Tanti sono i personaggi che il genio di Dante ha scolpito nella Storia. La Commedia è, infatti, una galleria di uomini e vicende che il Sommo Poeta ha consegnato, con i suoi versi sublimi, all’eternità. E nella prima cantica, quella che da sempre ha esercitato il maggior fascino sull’immaginario dei più, Dante tratteggia in modo del tutto personale – certamente magistrale – la figura di un antico eroe greco, nato dalla geniale mente di Omero e diventato ben presto un punto di riferimento per tutta la cultura folkrorica e mitopoietica occidentale. Ulisse – si era capito, no? – è il protagonista del XXVI canto dell’Inferno, nel quale sono puniti i consiglieri fraudolenti. Ma l’incontro con l’Itacense sarà particolare. Attraverso il suo racconto, infatti, Dante intende fare di lui il simbolo non della comune sete di conoscenza, bensì di quella vera e propria “ansia” per la conoscenza finale, l’ultima, quella che racchiude tutte le altre e le invera. Ma il monito del poeta fiorentino è perentorio: la ricerca guidata dalla superbia (quel peccato sempre presente nell’Inferno, leitmotiv reale dei peccatori e di Dante stesso), non guidata dalla Rivelazione, porta alla distruzione e alla rovina.
Li miei compagni fec’io sì arguti,
con questa orazion picciola, al cammino,
che a pena poscia li avrei ritenuti;
e volta nostra poppa nel mattino,
de’ remi facemmo ali al folle volo,
sempre acquistando dal lato mancino.
L’ orazion picciola, a cui fa riferimento Ulisse nel dialogo con Dante, è, naturalmente, quella sigillata dalla terzina forse più celebre di tutta la Commedia:
Considerate la vostra semenza:
fatti non foste a viver come bruti,
ma per seguir virtute e canoscenza.
Dante non condanna il desiderio di conoscenza dell’uomo (e ci mancherebbe altro, ci verrebbe da dire!), ma la sua ricerca deve necessariamente proseguire in compagnia di quell’unica virtù che può sconfiggere la superbia: l’umiltà. L’uomo deve essere in grado di riconoscere i propri limiti ed ha l’obbligo di rispettare quel confine che lo separa dall’ignoto. Il rapporto che qui si instaura è quello tra microcosmo (l’uomo) e macrocosmo ( l’Assoluto, che il poeta fiorentino identifica ovviamente nel Dio cristiano).

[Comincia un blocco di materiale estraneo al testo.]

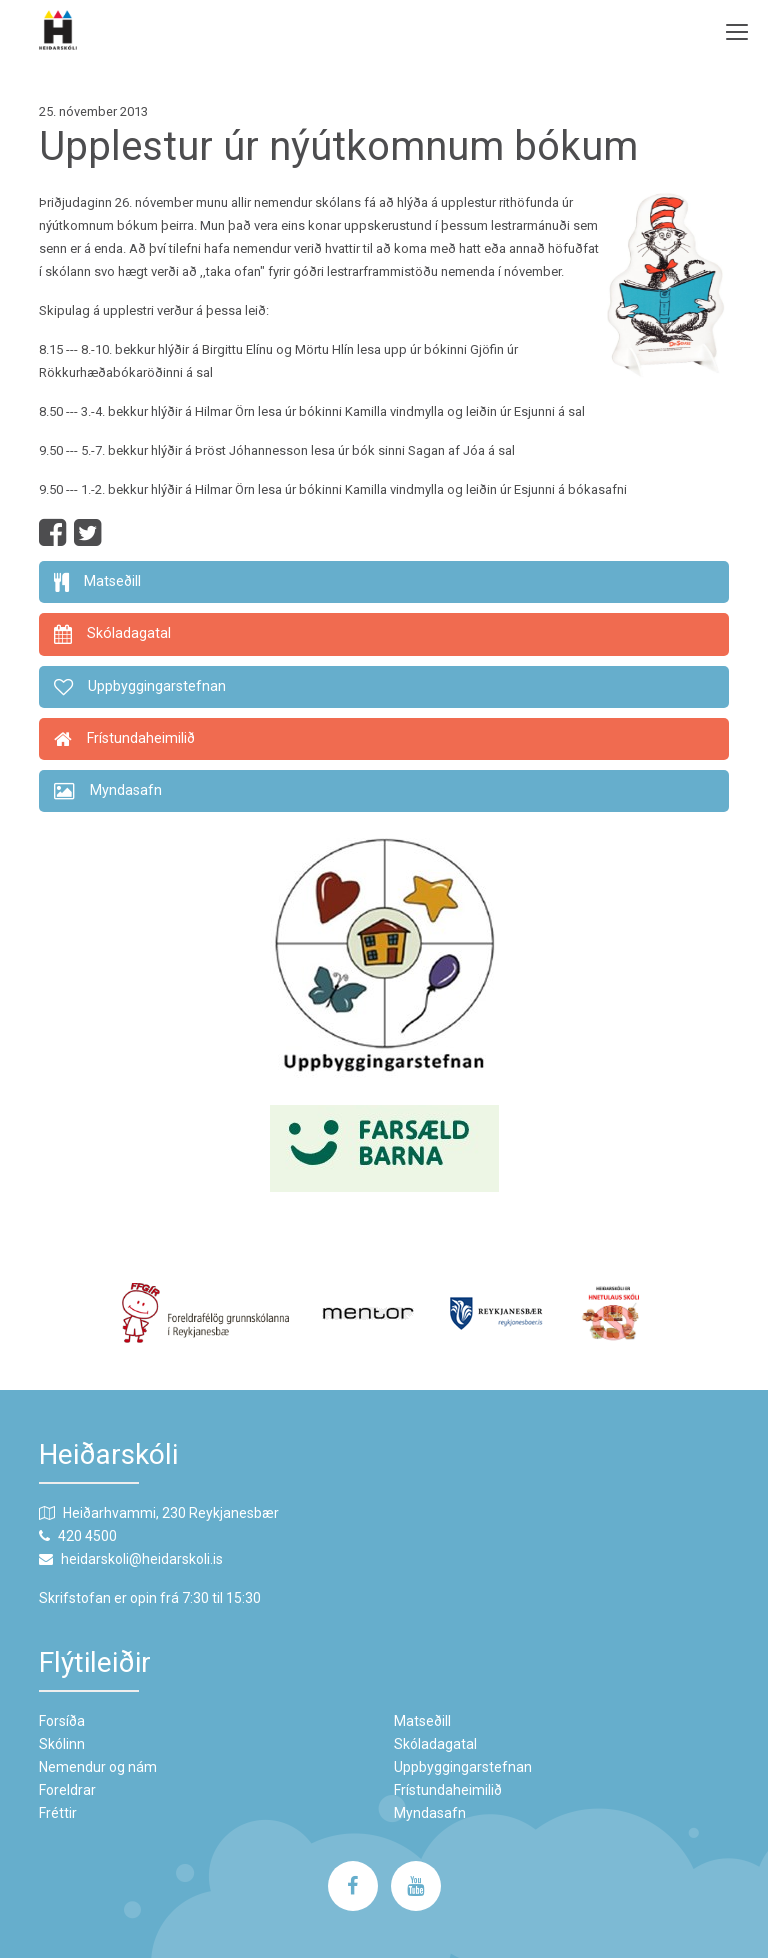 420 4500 (87, 1536)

L’Ulisse dantesco altro non è che il simbolo dell’uomo che, accecato da una sete di conoscenza infinita, guidato dalla superbia, non impone limiti a se stesso. L’eroe greco non esita a cavalcare il mare per superare quelle Colonne d’Ercole che segnano il confine del mondo conosciuto. Le stelle in cielo e la terra all’orizzonte illudono l’eroe e i suoi fidi compagni; ma una violenta tempesta, proprio quando ormai sembrava fatta, risveglia le onde e rovescia la nave. Infin che ‘l mar fu sovra noi richiuso, narra l’Itacense, che con questo splendido endecasillabo sul destino dell’uomo tracotante chiude dialogo, storia e canto.

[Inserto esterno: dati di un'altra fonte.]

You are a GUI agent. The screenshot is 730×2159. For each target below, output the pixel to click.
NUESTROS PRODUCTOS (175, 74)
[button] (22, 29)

Ulisse non ha riconosciuto i suoi limiti. Ha tentato di sollevare l’estremo velo, del tutto in balìa della superbia e dell’eccessiva fiducia nel suo ingegno. La sua sete di conoscenza si è trasformata da positiva in negativa; è divenuta nient’altro che una corsa verso il nulla. Colui che è stato considerato un’anticipazione dell’uomo moderno, di Colombo, di Vespucci, cambia statuto nel XXVI canto dell’Inferno, innalzandosi a simbolo dell’uomo che insegue un’apparente forma di bene, capace in realtà di mortificare l’essenza specifica del genere umano. Risulta quanto mai indicativo l’aggettivo che Dante accorda alla missione di Ulisse, al suo volo: “folle”, infatti, rende meglio di qualsiasi altro vocabolo l’idea di un progetto destinato, fin dalla sua concezione, al fallimento.

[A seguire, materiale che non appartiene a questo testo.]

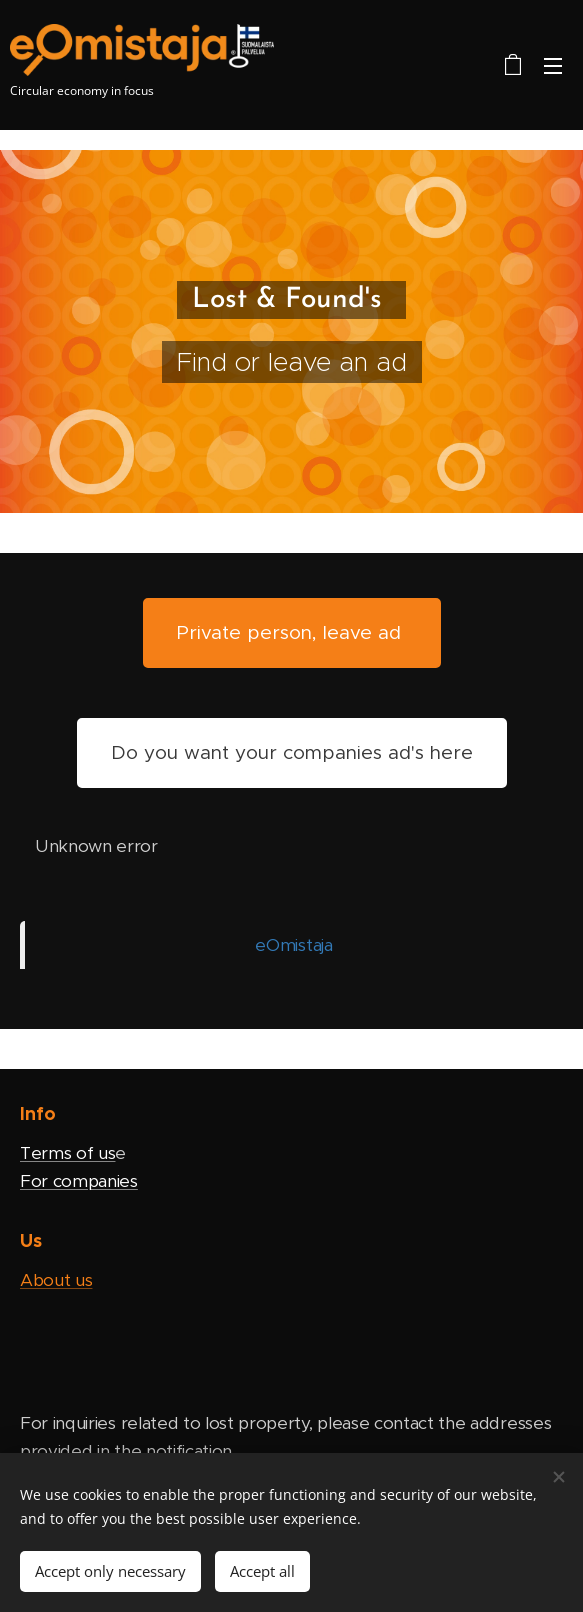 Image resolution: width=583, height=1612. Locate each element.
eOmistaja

L’eroe greco, nella sua sfida alle forze della natura, ha perso, ed è sprofondato nell’oceano. Oggi, la cieca fiducia nelle capacità dell’uomo e nella scienza rivive in alcuni scienzati che nel loro “folle volo” aprono le porte a nuove frontiere di esperimenti, come quello sulla manipolazione genetica. Manipolazione che, nascosta dietro la bandiera del progresso, sembra in realtà andare ben al di là di quelle Colonne d’Ercole che Ulisse aveva intenzione di superare. Uno studio che parte certamente da presupposti positivi (d’altra parte come il volo dell’Itacense), in grado, in linea teorica, di rendere migliore e più longeva la vita dell’uomo, ma che sembra voler superare certe barriere e lanciarsi verso un mondo che può mortificare l’essenza umana.